As for Amendment No. 4, the Minister said that the Government do not wish to end up with a patchwork of regulations, but we have perhaps not a patchwork but a quilt, with rather large sections of undertakers. So it is not as though we were dealing with only one undertaker. There may be an argument for some slight flexibility of approach. However, I take the point about being careful not to restrict the principles by starting to list them. I shall carefully read what the Minister said on that. For the moment, I beg leave to withdraw my amendment.

Amendment, by leave, withdrawn.

[Amendments Nos. 5 and 6 not moved.]

Baroness Miller of Hendon moved Amendment No. 7:

Page 3, line 44, at end insert--

    ("( ) The power to make regulations under this section shall only be exercised after consultation with such persons and bodies as the Secretary of State considers it appropriate to consult in relation to the proposed regulations."").

The noble Baroness said: As we have already discussed, Clauses 4 and 5 of the Bill allow the Secretary of Sate to make regulations which must be taken into account by the director when companies' charging schemes are approved by him. As the Minister said, the regulations will protect vulnerable groups such as those on low incomes or those who use higher than average volumes of water for such reasons as age, ill-health or disability.

I remind the noble Lord that during the Second Reading he gave the noble Lord, Lord Ahmed, an undertaking to pass on to the appropriate quarter the question of possible special provisions for those who need to use large quantities of water for religious purposes, especially the Moslem community. We have already made it clear that we fully support the protection of vulnerable groups and I understand that the water companies also do so.
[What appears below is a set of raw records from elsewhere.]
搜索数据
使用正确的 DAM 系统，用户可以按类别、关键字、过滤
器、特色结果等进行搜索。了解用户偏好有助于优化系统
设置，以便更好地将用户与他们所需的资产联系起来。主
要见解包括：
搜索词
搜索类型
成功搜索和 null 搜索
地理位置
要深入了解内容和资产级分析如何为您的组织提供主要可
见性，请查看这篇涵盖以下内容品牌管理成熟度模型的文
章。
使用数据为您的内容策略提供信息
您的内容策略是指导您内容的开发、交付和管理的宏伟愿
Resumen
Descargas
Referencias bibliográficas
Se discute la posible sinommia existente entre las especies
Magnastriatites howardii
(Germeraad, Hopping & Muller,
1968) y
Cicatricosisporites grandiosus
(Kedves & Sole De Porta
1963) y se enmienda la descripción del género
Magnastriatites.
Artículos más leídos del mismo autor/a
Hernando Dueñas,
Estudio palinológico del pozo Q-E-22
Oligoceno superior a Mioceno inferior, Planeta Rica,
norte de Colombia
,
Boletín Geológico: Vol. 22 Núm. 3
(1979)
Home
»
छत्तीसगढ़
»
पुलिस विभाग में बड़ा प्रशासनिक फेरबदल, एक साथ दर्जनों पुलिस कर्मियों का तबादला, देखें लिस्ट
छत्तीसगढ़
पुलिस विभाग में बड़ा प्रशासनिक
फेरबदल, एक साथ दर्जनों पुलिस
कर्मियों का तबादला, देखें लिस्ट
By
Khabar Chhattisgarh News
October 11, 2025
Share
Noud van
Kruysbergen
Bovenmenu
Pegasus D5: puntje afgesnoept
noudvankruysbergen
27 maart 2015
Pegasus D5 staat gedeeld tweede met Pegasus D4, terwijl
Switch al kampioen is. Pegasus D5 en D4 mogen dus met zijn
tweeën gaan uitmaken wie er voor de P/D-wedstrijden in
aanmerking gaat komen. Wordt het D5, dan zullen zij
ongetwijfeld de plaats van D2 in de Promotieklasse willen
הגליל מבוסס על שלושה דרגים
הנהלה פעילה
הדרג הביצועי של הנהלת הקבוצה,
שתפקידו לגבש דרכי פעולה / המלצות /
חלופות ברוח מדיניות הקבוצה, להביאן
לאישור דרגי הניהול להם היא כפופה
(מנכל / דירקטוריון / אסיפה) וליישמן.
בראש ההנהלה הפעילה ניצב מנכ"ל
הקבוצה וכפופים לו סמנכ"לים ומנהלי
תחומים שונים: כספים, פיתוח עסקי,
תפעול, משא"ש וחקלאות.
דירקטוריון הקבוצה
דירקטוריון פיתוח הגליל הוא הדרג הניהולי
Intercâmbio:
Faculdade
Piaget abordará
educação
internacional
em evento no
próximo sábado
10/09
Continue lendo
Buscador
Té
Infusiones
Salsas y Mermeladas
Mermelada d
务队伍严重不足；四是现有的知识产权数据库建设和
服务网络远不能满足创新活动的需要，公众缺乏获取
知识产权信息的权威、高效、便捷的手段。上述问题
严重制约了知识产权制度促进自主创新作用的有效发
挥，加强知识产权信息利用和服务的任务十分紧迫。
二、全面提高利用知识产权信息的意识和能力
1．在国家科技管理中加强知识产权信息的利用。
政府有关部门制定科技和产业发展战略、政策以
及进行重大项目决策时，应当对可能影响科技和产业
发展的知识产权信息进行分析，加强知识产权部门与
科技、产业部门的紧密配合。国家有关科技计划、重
Clauses 4 and 5 alter the whole ethos of the regulation of the water industry. Since privatisation in 1989, the regulator has been entirely free of short-term political pressures. Under the two clauses, some authority over the industry is to be taken back into the hands of government. I am not making any political point here, but it is right to note that under these clauses the regulator will be compelled to take into account guidance from the Secretary of State. It is, I submit, important that the regulations should not erode the

22 Apr 1999 : Column 1248

independence of the regulator; nor should they lead to undue and short-term political or populist interference in the regulatory system or in the operation of the industry. It is essential that any regulations will be acceptable to all parties concerned, especially the vulnerable groups and groups who wish to be considered as such. The Moslem community mentioned by the noble Lord, Lord Ahmed, is an example of a group which should be enabled to make representations, irrespective of whether its claim is ultimately accepted.

Obviously, to avoid total anarchy, claims and representations will mostly be made by the organisations representing the interests of such claimants. It is essential, especially when the first set of regulations is published, that we do not find that a certain group has been left out or that one group has been included but a similar but slightly different one has been overlooked. It is no less essential that the regulation should be correct from the first, rather than that the Secretary of State should have to revise his guidance.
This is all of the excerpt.